Now you may know that when you go to a sushi bar, you're not actually being given real wasabi, but rather colored mustard and horseradish. We can all live with a little deception in our lives.
But there's a much bigger deception hiding in your hospital-cafeteria sushi package: the soy sauce isn't actually soy sauce.
In an important work on the level of anything Ta-Nehisi Coates has written for the magazine, The Atlantic contributor Tanya Basu last year wrote a story about the history of the plastic soy sauce packet that, to put it modestly, is a tour-de-force in the world of condiment journalism.
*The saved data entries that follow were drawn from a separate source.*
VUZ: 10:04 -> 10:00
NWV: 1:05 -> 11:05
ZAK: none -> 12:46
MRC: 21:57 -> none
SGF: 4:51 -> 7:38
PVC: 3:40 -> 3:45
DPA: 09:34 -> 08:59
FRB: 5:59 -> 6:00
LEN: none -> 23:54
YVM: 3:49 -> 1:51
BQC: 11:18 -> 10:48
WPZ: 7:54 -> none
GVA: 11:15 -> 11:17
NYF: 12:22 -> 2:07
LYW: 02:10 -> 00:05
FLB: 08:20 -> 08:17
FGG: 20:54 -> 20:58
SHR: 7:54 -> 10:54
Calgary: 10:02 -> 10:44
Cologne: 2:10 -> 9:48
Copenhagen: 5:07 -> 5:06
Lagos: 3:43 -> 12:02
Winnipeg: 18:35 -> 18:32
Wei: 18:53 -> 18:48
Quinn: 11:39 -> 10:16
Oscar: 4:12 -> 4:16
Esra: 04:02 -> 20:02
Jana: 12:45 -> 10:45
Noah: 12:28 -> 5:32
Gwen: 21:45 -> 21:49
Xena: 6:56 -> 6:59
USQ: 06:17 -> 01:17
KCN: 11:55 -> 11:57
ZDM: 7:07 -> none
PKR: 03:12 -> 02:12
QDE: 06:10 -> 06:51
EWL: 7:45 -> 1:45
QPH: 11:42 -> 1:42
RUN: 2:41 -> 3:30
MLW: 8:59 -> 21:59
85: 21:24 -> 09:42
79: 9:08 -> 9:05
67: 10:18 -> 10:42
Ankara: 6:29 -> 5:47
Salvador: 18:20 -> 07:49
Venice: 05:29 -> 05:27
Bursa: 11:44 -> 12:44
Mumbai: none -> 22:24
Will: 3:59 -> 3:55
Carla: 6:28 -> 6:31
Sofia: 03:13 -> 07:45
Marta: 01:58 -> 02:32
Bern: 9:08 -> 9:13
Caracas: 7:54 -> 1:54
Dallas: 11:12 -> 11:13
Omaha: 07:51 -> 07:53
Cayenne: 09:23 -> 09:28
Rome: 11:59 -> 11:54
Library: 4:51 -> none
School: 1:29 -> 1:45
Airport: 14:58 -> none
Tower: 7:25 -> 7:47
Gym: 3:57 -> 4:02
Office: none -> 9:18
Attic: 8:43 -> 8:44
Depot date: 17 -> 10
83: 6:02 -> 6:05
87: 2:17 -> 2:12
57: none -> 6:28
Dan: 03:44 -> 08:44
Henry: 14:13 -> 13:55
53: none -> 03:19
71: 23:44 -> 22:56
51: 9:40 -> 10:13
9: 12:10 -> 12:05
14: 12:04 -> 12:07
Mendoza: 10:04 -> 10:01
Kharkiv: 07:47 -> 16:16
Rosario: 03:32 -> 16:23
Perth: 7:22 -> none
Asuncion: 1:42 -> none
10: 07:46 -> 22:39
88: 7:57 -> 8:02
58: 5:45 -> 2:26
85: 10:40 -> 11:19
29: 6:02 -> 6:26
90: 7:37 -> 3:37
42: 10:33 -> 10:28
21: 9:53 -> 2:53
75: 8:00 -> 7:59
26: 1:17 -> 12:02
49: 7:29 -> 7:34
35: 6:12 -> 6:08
The story pointed out a couple of unbelievable truisms about portable soy sauce: Howard Epstein, a Jewish man from the Bronx, played an important role in the creation of soy sauce packets; Epstein used his knowledge of producing freezer pops in deciding on the basic shape of the packets; and they came about essentially as a way to offer Chinese food on airplanes. Important stuff.
Thrillist, having seen the article, used the article's buzz to point out a disgusting, disappointing fact that you didn't notice: those soy sauce packets quite often don't include soy, but instead a reassuring ingredient called "hydrolyzed vegetable protein."
Everything we know about soy sauce is a lie.